Apart from Jethro having his crazy pants on this morning, he is currently shoulder deep in a pot of water in the shower 'fishing' and he spent this morning trying to 'kill' his scratching post by hanging upside down off it and bunny-kicking it. Last Saturday morning the first three lots of people through the door had all come to see Jethro- sometimes I feel like I'm his damn PA.
The photo above was taken at Cradle Mountain two weeks ago. I see on the news they've had a big dump of snow, I wish I was there in front of a fire, with the hush of snow falling, reading a good book and napping. There is nothing like being rugged up and feeling the icy mountain air on your cheeks.
See, I wasn't lying when I said 'not much to report on today'!

Tally for this week.
*New patterns and samples made in the studio :-
1x blouse
1x pants
1x hat
1x dress
*Interviews:-
2
*Teeth filled:-
2
*Wheatbags made:-
4
*Cups of tea drunk:-
218 (exaggerated slightly)
*Hot chocolate drunk:-
2
*Vintage Welsh blankets bought:-
3
*Friends eloped:-
2


Average week really.






Thursday, 16 September 2010

run like you stole something




I had to laugh.
Here at the Cottage we have had barely any theft, perhaps we just don't carry stock that people want to steal.
Not today though. 
There was a mother and daughter in this morning and I have to admit I felt something was a bit off-kilter about them. The daughter aged in her late 20s -early 30s kept making comments about things as she wandered around and I had to control myself from feeling really annoyed with her. There was nothing exactly 'wrong' about them, just something not quite 'right'. The mother stood down the end of the big table and just hovered and it wasn't until they left that I realised that she had slipped something in her bag.

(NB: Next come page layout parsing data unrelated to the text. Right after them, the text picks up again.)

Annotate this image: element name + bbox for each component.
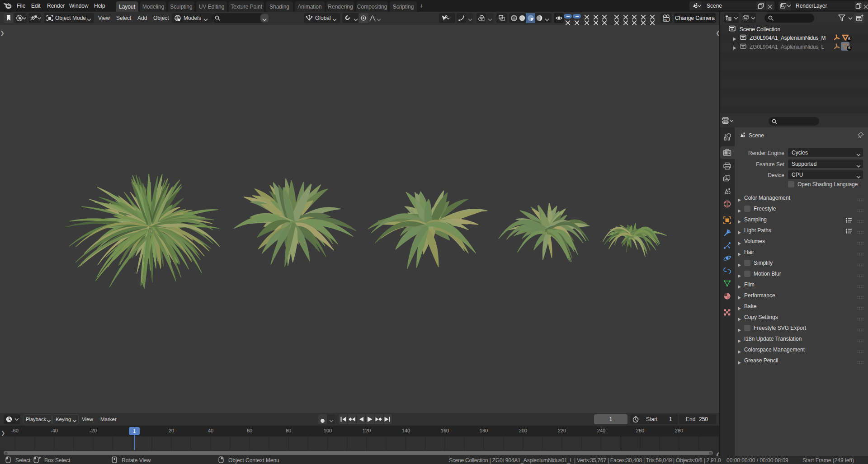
svg-text:HD: HD [664,19,668,21]
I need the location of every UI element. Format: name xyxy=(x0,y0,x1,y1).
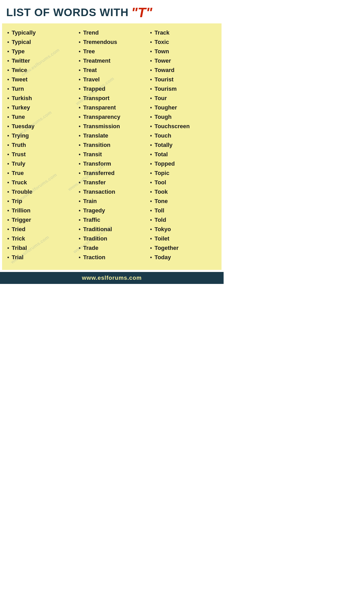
bullet-icon: • xyxy=(150,124,152,129)
bullet-icon: • xyxy=(150,170,152,176)
list-item: •Tour xyxy=(150,94,217,103)
word-text: Transparency xyxy=(83,114,120,120)
word-text: Tune xyxy=(12,114,25,120)
word-text: Typically xyxy=(12,29,36,36)
list-item: •Translate xyxy=(78,131,146,140)
list-item: •Tourism xyxy=(150,84,217,94)
list-item: •Track xyxy=(150,28,217,37)
word-text: Trend xyxy=(83,29,99,36)
bullet-icon: • xyxy=(7,124,9,129)
bullet-icon: • xyxy=(79,95,81,101)
bullet-icon: • xyxy=(150,245,152,251)
bullet-icon: • xyxy=(79,161,81,167)
bullet-icon: • xyxy=(7,217,9,223)
list-item: •Turkey xyxy=(7,103,74,112)
word-text: Transform xyxy=(83,160,111,167)
list-item: •Truly xyxy=(7,159,74,168)
bullet-icon: • xyxy=(7,86,9,92)
list-item: •Turkish xyxy=(7,94,74,103)
word-text: Toilet xyxy=(154,235,169,242)
bullet-icon: • xyxy=(7,30,9,36)
word-text: Turn xyxy=(12,86,24,92)
word-text: Tribal xyxy=(12,245,27,251)
bullet-icon: • xyxy=(150,95,152,101)
word-text: Trigger xyxy=(12,217,31,223)
word-text: Trying xyxy=(12,132,29,139)
list-item: •Treat xyxy=(78,66,146,75)
word-text: Transferred xyxy=(83,170,115,177)
bullet-icon: • xyxy=(7,133,9,139)
bullet-icon: • xyxy=(7,170,9,176)
list-item: •Tree xyxy=(78,47,146,56)
list-item: •Traffic xyxy=(78,215,146,225)
header: LIST OF WORDS WITH "T" xyxy=(0,0,224,23)
list-item: •Trial xyxy=(7,253,74,262)
bullet-icon: • xyxy=(150,114,152,120)
word-text: Typical xyxy=(12,39,31,46)
header-prefix: LIST OF WORDS WITH xyxy=(6,6,129,19)
bullet-icon: • xyxy=(79,152,81,158)
bullet-icon: • xyxy=(79,58,81,64)
bullet-icon: • xyxy=(7,208,9,214)
bullet-icon: • xyxy=(7,114,9,120)
bullet-icon: • xyxy=(79,39,81,45)
list-item: •Tribal xyxy=(7,243,74,253)
bullet-icon: • xyxy=(150,49,152,55)
word-text: Tuesday xyxy=(12,123,35,130)
footer: www.eslforums.com xyxy=(0,272,224,284)
list-item: •Trick xyxy=(7,234,74,243)
list-item: •Tool xyxy=(150,178,217,187)
word-text: Traffic xyxy=(83,217,100,223)
word-columns: •Typically•Typical•Type•Twitter•Twice•Tw… xyxy=(5,28,219,262)
bullet-icon: • xyxy=(79,30,81,36)
list-item: •Tremendous xyxy=(78,37,146,47)
word-text: Told xyxy=(154,217,166,223)
list-item: •Trying xyxy=(7,131,74,140)
word-text: Topic xyxy=(154,170,169,177)
list-item: •Twice xyxy=(7,66,74,75)
list-item: •Together xyxy=(150,243,217,253)
word-text: Total xyxy=(154,151,168,158)
word-text: Tradition xyxy=(83,235,107,242)
list-item: •Turn xyxy=(7,84,74,94)
list-item: •Trust xyxy=(7,150,74,159)
bullet-icon: • xyxy=(150,30,152,36)
bullet-icon: • xyxy=(150,208,152,214)
word-text: Topped xyxy=(154,160,175,167)
list-item: •Traditional xyxy=(78,225,146,234)
list-item: •Tower xyxy=(150,56,217,66)
word-text: Tourism xyxy=(154,86,177,92)
list-item: •Total xyxy=(150,150,217,159)
list-item: •Toilet xyxy=(150,234,217,243)
word-text: Tremendous xyxy=(83,39,117,46)
list-item: •Tune xyxy=(7,112,74,122)
word-text: Tried xyxy=(12,226,25,233)
list-item: •Truck xyxy=(7,178,74,187)
list-item: •Transform xyxy=(78,159,146,168)
bullet-icon: • xyxy=(79,86,81,92)
word-text: Toward xyxy=(154,67,174,74)
bullet-icon: • xyxy=(7,39,9,45)
bullet-icon: • xyxy=(150,152,152,158)
word-text: Train xyxy=(83,198,97,205)
bullet-icon: • xyxy=(150,86,152,92)
list-item: •Town xyxy=(150,47,217,56)
list-item: •Trillion xyxy=(7,206,74,215)
list-item: •Treatment xyxy=(78,56,146,66)
bullet-icon: • xyxy=(79,170,81,176)
list-item: •Trip xyxy=(7,197,74,206)
list-item: •Tone xyxy=(150,197,217,206)
word-text: Translate xyxy=(83,132,108,139)
bullet-icon: • xyxy=(79,77,81,83)
list-item: •Trade xyxy=(78,243,146,253)
list-item: •Toward xyxy=(150,66,217,75)
bullet-icon: • xyxy=(79,133,81,139)
bullet-icon: • xyxy=(79,189,81,195)
list-item: •Traction xyxy=(78,253,146,262)
word-text: Took xyxy=(154,188,168,195)
list-item: •Trend xyxy=(78,28,146,37)
content-area: www.eslforums.com www.eslforums.com www.… xyxy=(2,23,222,270)
footer-url: www.eslforums.com xyxy=(82,275,142,281)
word-text: Track xyxy=(154,29,170,36)
word-text: Twice xyxy=(12,67,27,74)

And this is where I have to marvel and laugh.

Shoplifted today- 1 x hot water bottle shaped wheat bag. 
She'll need its healing powers after lugging a kilogram of stolen wheat around all day.




it's thursday again


Thursday's come around again and I'm filling in as shopgirl.
I've managed to get a few new samples done over the last couple of days- a sun bonnet, a loose reversible shirt and a pair of pants. The patterns now all need to be transferred to pattern kraft and graded, I need to cut the first run out and I need to get treadling on the machine. 
I slept like the dead last night, my head must have hit the pillow and I switched off. I managed to wake before small-and-furry-not-a-rat, who normally likes to sit on the bedside table and slowly rock to make the old boards it is made from creak to wake me up. Having a bowl of macadamia and cranberry muesli before bed seems to be a good soporific....
I'd had vague plans to run errands this morning but I have rather enjoyed not doing very much, just the basics like the vacuuming, tea drinking and getting the paper. I'll probably decide at 10.45 I 'must' race out to do something and then get held up and rush to get back to open the shop and feel all out of sorts. Or I could just put the kettle on and have another cuppa.....


 

Tuesday, 14 September 2010

she'll be apples


Not a lot to report at the moment, except, you know, just everyday juggling.
I am so wanting things to rev up but I am also so wanting a long sleep in and afternoon naps.

So to fill in while I think of something interesting to write about here's a visit to the Huonville Apple Museum. It's in an old coolshed, it's cute and dinky and kind of homemade and there are some real treasures in there. I grew up opposite a coolstore in an area that had once been apple orchards, I remember that chilled sweet smell of that dark shed. 
The Museum has shelves running down the centre. Stapled to each shelf is a line of handwritten labels above which sits an example of that apple, starting to shrivel but still beautiful, or rather beautiful because of their slight decay.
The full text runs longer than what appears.